__Requirement__:
With the pictures omitted, output word for word the lines from the one containing "на международных рынках через призму" through the end of the records.

:::

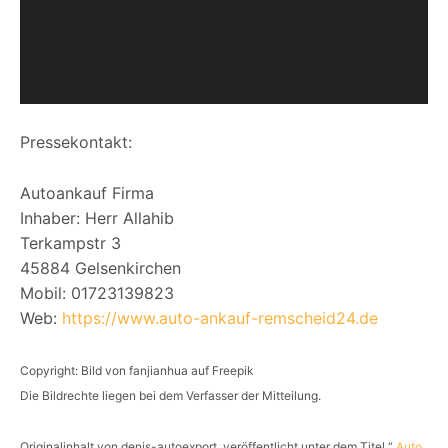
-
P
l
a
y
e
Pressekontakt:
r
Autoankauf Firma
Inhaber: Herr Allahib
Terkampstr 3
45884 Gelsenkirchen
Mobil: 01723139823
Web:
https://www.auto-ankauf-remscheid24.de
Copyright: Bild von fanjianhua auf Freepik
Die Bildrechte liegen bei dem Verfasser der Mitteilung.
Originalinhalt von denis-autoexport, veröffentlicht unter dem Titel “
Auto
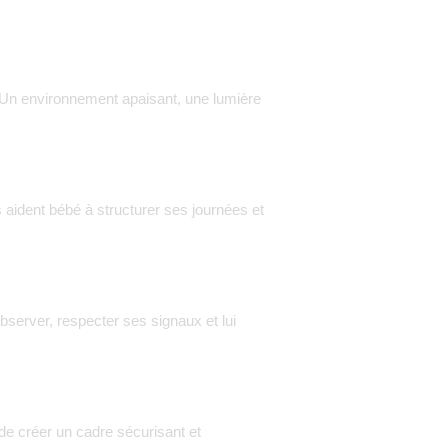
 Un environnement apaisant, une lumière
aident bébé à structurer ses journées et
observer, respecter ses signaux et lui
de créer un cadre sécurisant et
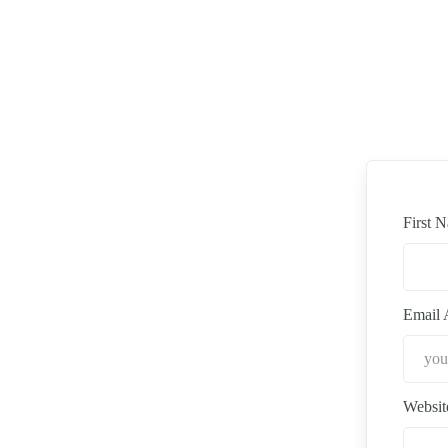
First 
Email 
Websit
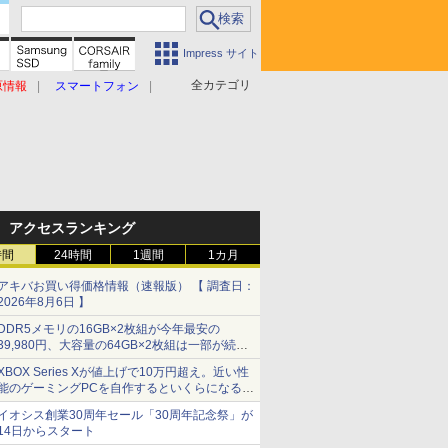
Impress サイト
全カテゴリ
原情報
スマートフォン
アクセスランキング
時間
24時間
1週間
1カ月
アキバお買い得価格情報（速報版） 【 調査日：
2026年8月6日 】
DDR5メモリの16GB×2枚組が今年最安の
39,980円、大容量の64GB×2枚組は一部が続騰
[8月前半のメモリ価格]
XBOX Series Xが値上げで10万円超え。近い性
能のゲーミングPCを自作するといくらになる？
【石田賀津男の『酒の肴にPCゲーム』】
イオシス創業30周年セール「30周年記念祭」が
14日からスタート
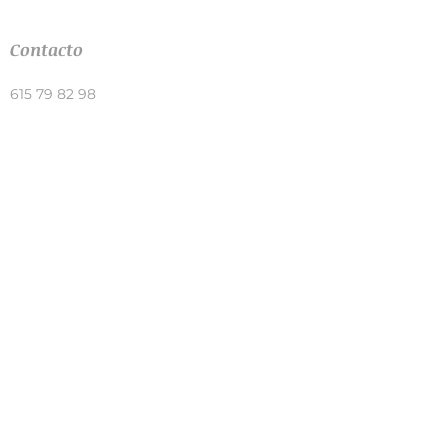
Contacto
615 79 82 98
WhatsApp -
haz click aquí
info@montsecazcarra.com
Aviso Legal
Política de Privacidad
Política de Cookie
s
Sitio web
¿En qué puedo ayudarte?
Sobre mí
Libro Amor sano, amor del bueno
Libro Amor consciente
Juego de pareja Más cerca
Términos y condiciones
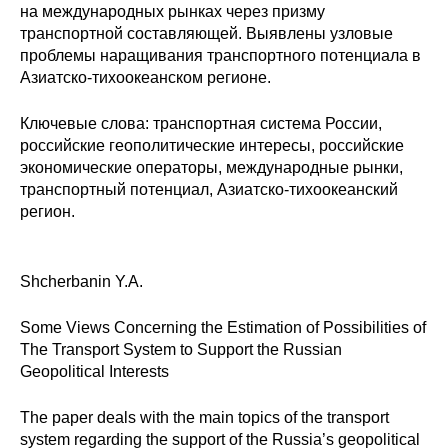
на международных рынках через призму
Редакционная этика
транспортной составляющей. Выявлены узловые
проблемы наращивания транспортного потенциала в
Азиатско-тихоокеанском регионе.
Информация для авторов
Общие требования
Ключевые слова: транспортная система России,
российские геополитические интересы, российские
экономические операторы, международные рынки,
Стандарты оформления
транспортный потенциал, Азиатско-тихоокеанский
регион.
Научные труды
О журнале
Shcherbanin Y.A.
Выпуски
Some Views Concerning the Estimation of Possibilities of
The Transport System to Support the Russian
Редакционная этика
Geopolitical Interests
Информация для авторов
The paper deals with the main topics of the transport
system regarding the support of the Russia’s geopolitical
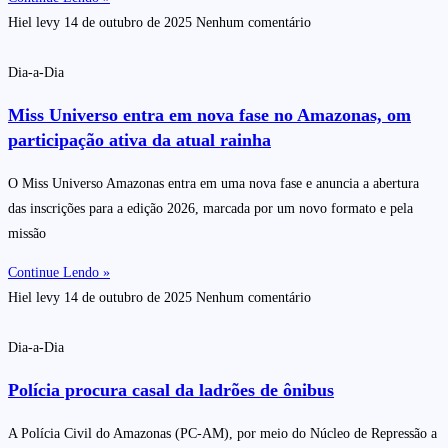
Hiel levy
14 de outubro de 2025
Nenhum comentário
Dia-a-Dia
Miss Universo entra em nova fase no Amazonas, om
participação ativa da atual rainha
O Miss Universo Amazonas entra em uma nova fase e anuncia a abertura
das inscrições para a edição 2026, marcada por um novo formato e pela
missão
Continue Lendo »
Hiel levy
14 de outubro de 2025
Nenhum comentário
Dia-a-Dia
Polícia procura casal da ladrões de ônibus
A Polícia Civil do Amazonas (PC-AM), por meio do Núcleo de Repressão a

:::

__Response to this task__:
на международных рынках через призму
Редакционная этика
транспортной составляющей. Выявлены узловые
проблемы наращивания транспортного потенциала в
Азиатско-тихоокеанском регионе.
Информация для авторов
Общие требования
Ключевые слова: транспортная система России,
российские геополитические интересы, российские
экономические операторы, международные рынки,
Стандарты оформления
транспортный потенциал, Азиатско-тихоокеанский
регион.
Научные труды
О журнале
Shcherbanin Y.A.
Выпуски
Some Views Concerning the Estimation of Possibilities of
The Transport System to Support the Russian
Редакционная этика
Geopolitical Interests
Информация для авторов
The paper deals with the main topics of the transport
system regarding the support of the Russia’s geopolitical
Hiel levy
14 de outubro de 2025
Nenhum comentário
Dia-a-Dia
Miss Universo entra em nova fase no Amazonas, om
participação ativa da atual rainha
O Miss Universo Amazonas entra em uma nova fase e anuncia a abertura
das inscrições para a edição 2026, marcada por um novo formato e pela
missão
Continue Lendo »
Hiel levy
14 de outubro de 2025
Nenhum comentário
Dia-a-Dia
Polícia procura casal da ladrões de ônibus
A Polícia Civil do Amazonas (PC-AM), por meio do Núcleo de Repressão a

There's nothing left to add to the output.